Exercise prompt →
With the pictures omitted, output word for word the lines from the one containing "监控探头、消防通道等。" through the end of the records.

Provided entries →
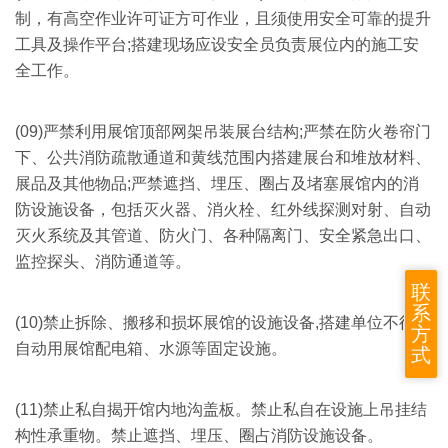
制，有高空作业许可证方可作业，且须使用安全可靠的提升
工具及操作平台;搭建现场应设安全员负责展位内的施工安
全工作。
(09)
严禁利用展馆顶部网架吊装展台结构;严禁在防火卷帘门
下、公共消防疏散通道和黄线范围内搭建展台和堆放材料、
展品及其他物品;严禁遮挡、埋压、圈占及堵塞展馆内的消
防设施设备，包括灭火器、消火栓、红外线探测对射、自动
灭火系统及其管道、防火门、各种隔离门、安全紧急出口、
监控探头、消防通道等。
联
系
(10)
禁止拆除、搬移和损坏展馆的设施设备,搭建单位不得擅
方
自动用展馆配电箱、水源等固定设施。
式
(11)
禁止私自揭开馆内地沟盖板。禁止私自在设施上吊挂结
构性承重物。禁止遮挡、埋压、圈占消防设施设备。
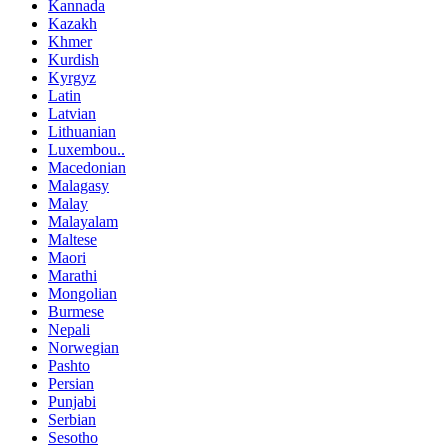
Kannada
Kazakh
Khmer
Kurdish
Kyrgyz
Latin
Latvian
Lithuanian
Luxembou..
Macedonian
Malagasy
Malay
Malayalam
Maltese
Maori
Marathi
Mongolian
Burmese
Nepali
Norwegian
Pashto
Persian
Punjabi
Serbian
Sesotho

Exercise answer →
监控探头、消防通道等。
联
系
(10)
禁止拆除、搬移和损坏展馆的设施设备,搭建单位不得擅
方
自动用展馆配电箱、水源等固定设施。
式
(11)
禁止私自揭开馆内地沟盖板。禁止私自在设施上吊挂结
构性承重物。禁止遮挡、埋压、圈占消防设施设备。
Kannada
Kazakh
Khmer
Kurdish
Kyrgyz
Latin
Latvian
Lithuanian
Luxembou..
Macedonian
Malagasy
Malay
Malayalam
Maltese
Maori
Marathi
Mongolian
Burmese
Nepali
Norwegian
Pashto
Persian
Punjabi
Serbian
Sesotho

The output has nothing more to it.